Higher target lesion failure rates at 2 years with Absorb BVS vs Xience stents
The researchers attributed the difference in TLF rates at 25 months to the placement of Absorb in vessels with a reference vessel diameter (RVD) of <2.25 mm in some patients, which is smaller than the recommended size of 2.5–3.75 mm.
“A key take-home is that this device shouldn’t be used in very small vessels,” said lead author Dr Stephen Ellis of Cleveland Clinic in Cleveland, Ohio, US. “This isn’t necessarily surprising because the Absorb BVS is considerably larger than the Xience stent, but it would have been preferable to have more consistency with regard to the vessel sizing and utilization of the device in the study.”
The multicentre, prospective, single-blind study randomized 2,008 patients (mean age 63 years) with stable ischaemic heart disease or stabilized acute coronary syndrome, who had significant plaque buildup in up to two areas of separate vessels, to receive Absorb BVS (n=1,322) or Xience stent (n=686). [ACC.17, LB-16265]

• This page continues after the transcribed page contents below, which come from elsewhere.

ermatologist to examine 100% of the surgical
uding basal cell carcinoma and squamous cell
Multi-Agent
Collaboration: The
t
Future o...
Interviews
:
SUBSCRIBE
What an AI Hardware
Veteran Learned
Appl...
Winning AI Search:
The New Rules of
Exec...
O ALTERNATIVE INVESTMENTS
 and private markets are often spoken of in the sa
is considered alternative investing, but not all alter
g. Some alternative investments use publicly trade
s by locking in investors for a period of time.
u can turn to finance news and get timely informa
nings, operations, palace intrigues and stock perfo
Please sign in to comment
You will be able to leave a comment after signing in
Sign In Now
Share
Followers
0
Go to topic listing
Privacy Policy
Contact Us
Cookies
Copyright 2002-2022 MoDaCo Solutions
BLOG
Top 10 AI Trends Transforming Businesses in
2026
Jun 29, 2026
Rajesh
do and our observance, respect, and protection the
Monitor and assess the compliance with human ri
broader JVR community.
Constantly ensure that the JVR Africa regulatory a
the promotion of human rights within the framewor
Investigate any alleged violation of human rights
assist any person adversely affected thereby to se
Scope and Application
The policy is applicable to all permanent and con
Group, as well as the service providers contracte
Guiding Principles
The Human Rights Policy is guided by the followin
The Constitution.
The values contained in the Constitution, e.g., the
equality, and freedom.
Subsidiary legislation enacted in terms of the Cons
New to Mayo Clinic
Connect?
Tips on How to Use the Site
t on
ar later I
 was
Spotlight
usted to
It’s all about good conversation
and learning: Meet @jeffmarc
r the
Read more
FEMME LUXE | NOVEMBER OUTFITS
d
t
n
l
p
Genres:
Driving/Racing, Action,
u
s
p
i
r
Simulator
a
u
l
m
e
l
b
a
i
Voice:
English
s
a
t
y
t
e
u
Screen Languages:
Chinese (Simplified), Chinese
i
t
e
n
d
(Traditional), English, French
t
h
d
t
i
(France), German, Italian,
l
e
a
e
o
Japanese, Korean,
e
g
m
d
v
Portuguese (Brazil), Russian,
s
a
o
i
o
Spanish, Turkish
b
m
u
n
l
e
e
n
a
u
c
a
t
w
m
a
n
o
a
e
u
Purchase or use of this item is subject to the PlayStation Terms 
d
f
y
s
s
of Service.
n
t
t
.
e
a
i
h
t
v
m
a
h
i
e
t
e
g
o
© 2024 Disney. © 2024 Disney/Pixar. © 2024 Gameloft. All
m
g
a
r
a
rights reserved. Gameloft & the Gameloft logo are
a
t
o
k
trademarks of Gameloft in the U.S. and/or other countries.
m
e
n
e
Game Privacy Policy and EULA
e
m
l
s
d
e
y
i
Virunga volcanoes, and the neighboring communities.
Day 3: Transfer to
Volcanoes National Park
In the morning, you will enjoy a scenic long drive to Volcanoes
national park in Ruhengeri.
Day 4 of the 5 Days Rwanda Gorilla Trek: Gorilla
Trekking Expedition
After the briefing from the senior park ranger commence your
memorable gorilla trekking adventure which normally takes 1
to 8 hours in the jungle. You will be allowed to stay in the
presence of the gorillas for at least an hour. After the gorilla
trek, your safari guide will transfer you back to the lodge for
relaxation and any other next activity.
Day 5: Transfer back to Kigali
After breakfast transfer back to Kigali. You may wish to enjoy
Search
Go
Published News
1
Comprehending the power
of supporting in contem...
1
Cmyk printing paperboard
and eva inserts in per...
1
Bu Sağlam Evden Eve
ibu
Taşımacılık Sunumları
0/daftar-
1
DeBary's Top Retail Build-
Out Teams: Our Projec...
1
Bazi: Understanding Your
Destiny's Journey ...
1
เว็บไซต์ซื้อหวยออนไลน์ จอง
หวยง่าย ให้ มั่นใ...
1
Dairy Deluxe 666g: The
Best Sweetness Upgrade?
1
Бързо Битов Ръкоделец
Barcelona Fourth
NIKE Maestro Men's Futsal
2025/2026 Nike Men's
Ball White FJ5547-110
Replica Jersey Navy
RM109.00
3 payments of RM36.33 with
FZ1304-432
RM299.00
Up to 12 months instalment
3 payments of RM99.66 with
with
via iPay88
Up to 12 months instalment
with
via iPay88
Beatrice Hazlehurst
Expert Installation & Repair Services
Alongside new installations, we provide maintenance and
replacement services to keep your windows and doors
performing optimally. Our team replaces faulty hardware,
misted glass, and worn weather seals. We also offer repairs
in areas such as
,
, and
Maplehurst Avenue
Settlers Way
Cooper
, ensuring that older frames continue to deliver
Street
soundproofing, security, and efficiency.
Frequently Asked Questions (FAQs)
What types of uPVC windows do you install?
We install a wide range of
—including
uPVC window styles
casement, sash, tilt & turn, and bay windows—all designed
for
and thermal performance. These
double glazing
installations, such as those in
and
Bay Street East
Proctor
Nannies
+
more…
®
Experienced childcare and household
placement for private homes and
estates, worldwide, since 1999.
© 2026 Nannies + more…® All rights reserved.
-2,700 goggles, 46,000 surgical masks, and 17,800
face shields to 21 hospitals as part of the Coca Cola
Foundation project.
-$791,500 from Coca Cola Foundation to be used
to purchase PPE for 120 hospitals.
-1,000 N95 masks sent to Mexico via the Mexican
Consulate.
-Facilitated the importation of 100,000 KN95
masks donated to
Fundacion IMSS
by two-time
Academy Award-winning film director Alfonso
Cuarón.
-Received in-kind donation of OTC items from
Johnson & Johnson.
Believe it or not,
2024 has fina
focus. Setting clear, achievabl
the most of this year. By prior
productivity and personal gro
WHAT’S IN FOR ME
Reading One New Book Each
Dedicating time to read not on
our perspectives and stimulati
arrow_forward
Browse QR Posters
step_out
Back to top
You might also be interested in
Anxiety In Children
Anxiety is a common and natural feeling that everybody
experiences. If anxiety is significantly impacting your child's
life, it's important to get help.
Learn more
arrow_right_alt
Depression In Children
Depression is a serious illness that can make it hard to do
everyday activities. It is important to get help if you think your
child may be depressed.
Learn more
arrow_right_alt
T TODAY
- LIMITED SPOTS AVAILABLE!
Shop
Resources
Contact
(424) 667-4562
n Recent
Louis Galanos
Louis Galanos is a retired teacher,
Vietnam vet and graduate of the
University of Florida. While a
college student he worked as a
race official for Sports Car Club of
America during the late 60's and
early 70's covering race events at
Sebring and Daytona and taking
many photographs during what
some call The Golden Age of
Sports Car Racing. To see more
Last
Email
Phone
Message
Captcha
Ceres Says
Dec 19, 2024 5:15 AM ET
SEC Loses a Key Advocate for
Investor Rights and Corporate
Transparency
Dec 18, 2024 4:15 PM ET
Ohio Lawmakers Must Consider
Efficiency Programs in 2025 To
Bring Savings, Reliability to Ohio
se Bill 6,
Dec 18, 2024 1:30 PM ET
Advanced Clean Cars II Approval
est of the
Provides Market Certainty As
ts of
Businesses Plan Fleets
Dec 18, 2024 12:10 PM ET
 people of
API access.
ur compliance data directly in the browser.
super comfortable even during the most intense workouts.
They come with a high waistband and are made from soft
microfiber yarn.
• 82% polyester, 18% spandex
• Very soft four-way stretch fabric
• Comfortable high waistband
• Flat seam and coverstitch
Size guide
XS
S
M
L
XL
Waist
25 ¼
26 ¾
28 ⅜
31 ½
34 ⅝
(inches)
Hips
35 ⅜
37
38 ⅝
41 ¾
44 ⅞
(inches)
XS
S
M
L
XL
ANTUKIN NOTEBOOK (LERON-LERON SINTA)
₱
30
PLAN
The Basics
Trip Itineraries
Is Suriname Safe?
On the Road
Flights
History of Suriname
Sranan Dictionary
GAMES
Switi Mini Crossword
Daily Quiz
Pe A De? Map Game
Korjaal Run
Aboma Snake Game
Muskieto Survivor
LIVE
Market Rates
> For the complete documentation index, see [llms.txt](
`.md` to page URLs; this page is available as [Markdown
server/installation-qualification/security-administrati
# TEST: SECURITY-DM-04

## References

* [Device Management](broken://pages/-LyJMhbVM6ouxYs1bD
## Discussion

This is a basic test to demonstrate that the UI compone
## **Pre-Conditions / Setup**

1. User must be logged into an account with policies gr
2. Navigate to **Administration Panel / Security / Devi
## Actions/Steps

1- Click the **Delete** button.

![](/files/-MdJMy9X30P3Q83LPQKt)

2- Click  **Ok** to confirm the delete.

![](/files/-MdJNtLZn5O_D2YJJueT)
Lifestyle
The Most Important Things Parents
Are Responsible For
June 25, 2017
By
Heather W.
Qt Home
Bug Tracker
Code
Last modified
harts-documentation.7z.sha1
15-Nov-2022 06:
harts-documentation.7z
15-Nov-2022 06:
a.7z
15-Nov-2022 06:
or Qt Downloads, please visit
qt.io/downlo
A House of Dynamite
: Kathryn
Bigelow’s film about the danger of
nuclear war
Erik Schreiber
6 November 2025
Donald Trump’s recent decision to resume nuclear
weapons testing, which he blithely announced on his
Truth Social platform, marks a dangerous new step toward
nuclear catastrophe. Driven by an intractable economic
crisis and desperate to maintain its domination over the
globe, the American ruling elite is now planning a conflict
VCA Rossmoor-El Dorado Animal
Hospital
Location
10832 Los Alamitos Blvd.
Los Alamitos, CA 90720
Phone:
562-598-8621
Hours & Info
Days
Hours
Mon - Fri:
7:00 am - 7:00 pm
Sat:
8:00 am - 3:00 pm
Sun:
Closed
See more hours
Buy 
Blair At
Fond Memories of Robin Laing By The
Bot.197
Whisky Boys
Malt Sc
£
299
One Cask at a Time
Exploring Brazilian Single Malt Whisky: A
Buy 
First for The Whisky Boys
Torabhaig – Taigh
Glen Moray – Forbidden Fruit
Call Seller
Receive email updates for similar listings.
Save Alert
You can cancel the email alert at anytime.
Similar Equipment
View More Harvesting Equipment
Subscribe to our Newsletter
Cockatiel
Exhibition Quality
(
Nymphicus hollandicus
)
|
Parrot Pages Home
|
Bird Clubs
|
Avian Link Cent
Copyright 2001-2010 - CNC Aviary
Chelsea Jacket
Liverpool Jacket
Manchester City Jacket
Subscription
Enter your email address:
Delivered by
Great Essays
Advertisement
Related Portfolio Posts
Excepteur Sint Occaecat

At 1 year, Absorb was noninferior to Xience for TLF, comprising a composite of target-vessel myocardial infarction (TV-MI), cardiac death, or ischaemia-driven target lesion revascularization (ID-TLR) (7.8 percent vs 6.1 percent, hazard ratio [HR], 1.3; p=0.15).
Similarly, between 1–2 years, TLF rates were comparable between the two groups (3.7 percent vs 2.5 percent, HR, 1.45; p=0.19), with a scaffold thrombosis rate of 0.3 percent (number needed to harm, 317) for Absorb.
However, the cumulative TLF rates by 25 months were significantly higher among patients receiving Absorb (11.0 percent vs 7.9 percent, HR, 1.42; p=0.03), driven mainly by a significantly higher rate of TV-MI in the Absorb group (7.3 percent vs 4.9 percent; p<0.04).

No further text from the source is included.